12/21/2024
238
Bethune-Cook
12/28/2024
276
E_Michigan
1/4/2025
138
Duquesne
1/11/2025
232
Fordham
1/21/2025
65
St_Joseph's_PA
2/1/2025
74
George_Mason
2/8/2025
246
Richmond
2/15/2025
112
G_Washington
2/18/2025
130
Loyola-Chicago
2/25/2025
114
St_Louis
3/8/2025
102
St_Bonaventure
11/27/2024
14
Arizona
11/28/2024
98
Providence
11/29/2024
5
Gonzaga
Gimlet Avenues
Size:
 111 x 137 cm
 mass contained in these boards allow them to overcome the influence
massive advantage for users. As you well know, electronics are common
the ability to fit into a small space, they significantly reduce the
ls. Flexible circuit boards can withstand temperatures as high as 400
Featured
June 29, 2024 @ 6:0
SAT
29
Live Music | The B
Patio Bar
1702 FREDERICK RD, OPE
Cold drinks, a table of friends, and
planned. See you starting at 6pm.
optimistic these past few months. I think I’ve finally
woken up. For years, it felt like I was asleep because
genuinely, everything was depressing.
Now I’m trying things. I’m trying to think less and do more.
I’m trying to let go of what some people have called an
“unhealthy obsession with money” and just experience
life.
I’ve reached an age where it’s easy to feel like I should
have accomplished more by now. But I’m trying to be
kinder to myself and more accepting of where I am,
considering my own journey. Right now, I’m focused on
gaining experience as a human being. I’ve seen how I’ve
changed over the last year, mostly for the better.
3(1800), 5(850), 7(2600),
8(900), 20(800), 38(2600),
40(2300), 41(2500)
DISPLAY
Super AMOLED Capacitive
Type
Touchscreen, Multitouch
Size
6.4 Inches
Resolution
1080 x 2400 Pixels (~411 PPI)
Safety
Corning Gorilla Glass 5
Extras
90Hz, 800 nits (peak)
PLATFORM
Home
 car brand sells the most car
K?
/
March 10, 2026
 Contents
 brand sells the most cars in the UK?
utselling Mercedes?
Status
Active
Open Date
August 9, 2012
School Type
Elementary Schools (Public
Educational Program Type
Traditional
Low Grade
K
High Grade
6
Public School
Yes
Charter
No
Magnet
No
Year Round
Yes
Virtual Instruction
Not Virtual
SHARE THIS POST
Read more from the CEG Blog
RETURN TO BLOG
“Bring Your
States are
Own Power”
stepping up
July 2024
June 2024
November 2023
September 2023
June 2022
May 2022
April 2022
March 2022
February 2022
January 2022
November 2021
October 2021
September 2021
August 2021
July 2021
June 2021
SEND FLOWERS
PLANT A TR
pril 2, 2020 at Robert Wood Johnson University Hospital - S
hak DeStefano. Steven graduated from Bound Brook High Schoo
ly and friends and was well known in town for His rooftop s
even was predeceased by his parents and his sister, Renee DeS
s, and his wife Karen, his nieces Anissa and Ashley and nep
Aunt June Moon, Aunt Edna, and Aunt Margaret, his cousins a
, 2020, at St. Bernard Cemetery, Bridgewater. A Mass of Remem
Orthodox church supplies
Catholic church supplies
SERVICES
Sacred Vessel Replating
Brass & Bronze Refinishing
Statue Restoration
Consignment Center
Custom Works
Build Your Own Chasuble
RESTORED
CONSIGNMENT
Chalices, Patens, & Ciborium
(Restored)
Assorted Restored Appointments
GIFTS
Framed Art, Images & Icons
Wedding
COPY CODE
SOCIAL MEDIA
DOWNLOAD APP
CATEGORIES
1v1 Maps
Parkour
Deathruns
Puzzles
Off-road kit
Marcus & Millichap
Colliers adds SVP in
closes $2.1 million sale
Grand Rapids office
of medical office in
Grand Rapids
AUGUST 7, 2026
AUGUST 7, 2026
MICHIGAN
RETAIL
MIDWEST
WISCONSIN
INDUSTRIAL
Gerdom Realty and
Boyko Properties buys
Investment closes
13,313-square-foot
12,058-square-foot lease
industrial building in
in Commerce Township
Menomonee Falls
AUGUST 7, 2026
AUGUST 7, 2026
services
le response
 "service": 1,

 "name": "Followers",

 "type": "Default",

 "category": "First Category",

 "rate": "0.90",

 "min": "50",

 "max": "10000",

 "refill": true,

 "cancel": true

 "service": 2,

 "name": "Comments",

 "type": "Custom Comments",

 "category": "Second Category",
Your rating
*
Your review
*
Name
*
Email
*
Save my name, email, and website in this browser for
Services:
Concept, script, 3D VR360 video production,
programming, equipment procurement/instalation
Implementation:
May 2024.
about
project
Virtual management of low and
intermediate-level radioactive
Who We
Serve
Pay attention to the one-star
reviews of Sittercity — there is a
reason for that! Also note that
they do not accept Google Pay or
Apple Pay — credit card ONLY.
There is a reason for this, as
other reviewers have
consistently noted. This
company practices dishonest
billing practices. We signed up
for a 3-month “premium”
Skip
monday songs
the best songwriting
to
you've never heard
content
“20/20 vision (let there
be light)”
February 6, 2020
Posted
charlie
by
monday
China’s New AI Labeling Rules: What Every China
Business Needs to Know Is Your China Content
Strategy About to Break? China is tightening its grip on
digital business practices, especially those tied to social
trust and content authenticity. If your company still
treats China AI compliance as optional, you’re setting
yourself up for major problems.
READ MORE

^^^^^^^^

### Your assignment:
The complete listing, from first line to last, should be copied verbatim.

### Reply to the task:
12/21/2024
238
Bethune-Cook
12/28/2024
276
E_Michigan
1/4/2025
138
Duquesne
1/11/2025
232
Fordham
1/21/2025
65
St_Joseph's_PA
2/1/2025
74
George_Mason
2/8/2025
246
Richmond
2/15/2025
112
G_Washington
2/18/2025
130
Loyola-Chicago
2/25/2025
114
St_Louis
3/8/2025
102
St_Bonaventure
11/27/2024
14
Arizona
11/28/2024
98
Providence
11/29/2024
5
Gonzaga
Gimlet Avenues
Size:
 111 x 137 cm
 mass contained in these boards allow them to overcome the influence
massive advantage for users. As you well know, electronics are common
the ability to fit into a small space, they significantly reduce the
ls. Flexible circuit boards can withstand temperatures as high as 400
Featured
June 29, 2024 @ 6:0
SAT
29
Live Music | The B
Patio Bar
1702 FREDERICK RD, OPE
Cold drinks, a table of friends, and
planned. See you starting at 6pm.
optimistic these past few months. I think I’ve finally
woken up. For years, it felt like I was asleep because
genuinely, everything was depressing.
Now I’m trying things. I’m trying to think less and do more.
I’m trying to let go of what some people have called an
“unhealthy obsession with money” and just experience
life.
I’ve reached an age where it’s easy to feel like I should
have accomplished more by now. But I’m trying to be
kinder to myself and more accepting of where I am,
considering my own journey. Right now, I’m focused on
gaining experience as a human being. I’ve seen how I’ve
changed over the last year, mostly for the better.
3(1800), 5(850), 7(2600),
8(900), 20(800), 38(2600),
40(2300), 41(2500)
DISPLAY
Super AMOLED Capacitive
Type
Touchscreen, Multitouch
Size
6.4 Inches
Resolution
1080 x 2400 Pixels (~411 PPI)
Safety
Corning Gorilla Glass 5
Extras
90Hz, 800 nits (peak)
PLATFORM
Home
 car brand sells the most car
K?
/
March 10, 2026
 Contents
 brand sells the most cars in the UK?
utselling Mercedes?
Status
Active
Open Date
August 9, 2012
School Type
Elementary Schools (Public
Educational Program Type
Traditional
Low Grade
K
High Grade
6
Public School
Yes
Charter
No
Magnet
No
Year Round
Yes
Virtual Instruction
Not Virtual
SHARE THIS POST
Read more from the CEG Blog
RETURN TO BLOG
“Bring Your
States are
Own Power”
stepping up
July 2024
June 2024
November 2023
September 2023
June 2022
May 2022
April 2022
March 2022
February 2022
January 2022
November 2021
October 2021
September 2021
August 2021
July 2021
June 2021
SEND FLOWERS
PLANT A TR
pril 2, 2020 at Robert Wood Johnson University Hospital - S
hak DeStefano. Steven graduated from Bound Brook High Schoo
ly and friends and was well known in town for His rooftop s
even was predeceased by his parents and his sister, Renee DeS
s, and his wife Karen, his nieces Anissa and Ashley and nep
Aunt June Moon, Aunt Edna, and Aunt Margaret, his cousins a
, 2020, at St. Bernard Cemetery, Bridgewater. A Mass of Remem
Orthodox church supplies
Catholic church supplies
SERVICES
Sacred Vessel Replating
Brass & Bronze Refinishing
Statue Restoration
Consignment Center
Custom Works
Build Your Own Chasuble
RESTORED
CONSIGNMENT
Chalices, Patens, & Ciborium
(Restored)
Assorted Restored Appointments
GIFTS
Framed Art, Images & Icons
Wedding
COPY CODE
SOCIAL MEDIA
DOWNLOAD APP
CATEGORIES
1v1 Maps
Parkour
Deathruns
Puzzles
Off-road kit
Marcus & Millichap
Colliers adds SVP in
closes $2.1 million sale
Grand Rapids office
of medical office in
Grand Rapids
AUGUST 7, 2026
AUGUST 7, 2026
MICHIGAN
RETAIL
MIDWEST
WISCONSIN
INDUSTRIAL
Gerdom Realty and
Boyko Properties buys
Investment closes
13,313-square-foot
12,058-square-foot lease
industrial building in
in Commerce Township
Menomonee Falls
AUGUST 7, 2026
AUGUST 7, 2026
services
le response
 "service": 1,

 "name": "Followers",

 "type": "Default",

 "category": "First Category",

 "rate": "0.90",

 "min": "50",

 "max": "10000",

 "refill": true,

 "cancel": true

 "service": 2,

 "name": "Comments",

 "type": "Custom Comments",

 "category": "Second Category",
Your rating
*
Your review
*
Name
*
Email
*
Save my name, email, and website in this browser for
Services:
Concept, script, 3D VR360 video production,
programming, equipment procurement/instalation
Implementation:
May 2024.
about
project
Virtual management of low and
intermediate-level radioactive
Who We
Serve
Pay attention to the one-star
reviews of Sittercity — there is a
reason for that! Also note that
they do not accept Google Pay or
Apple Pay — credit card ONLY.
There is a reason for this, as
other reviewers have
consistently noted. This
company practices dishonest
billing practices. We signed up
for a 3-month “premium”
Skip
monday songs
the best songwriting
to
you've never heard
content
“20/20 vision (let there
be light)”
February 6, 2020
Posted
charlie
by
monday
China’s New AI Labeling Rules: What Every China
Business Needs to Know Is Your China Content
Strategy About to Break? China is tightening its grip on
digital business practices, especially those tied to social
trust and content authenticity. If your company still
treats China AI compliance as optional, you’re setting
yourself up for major problems.
READ MORE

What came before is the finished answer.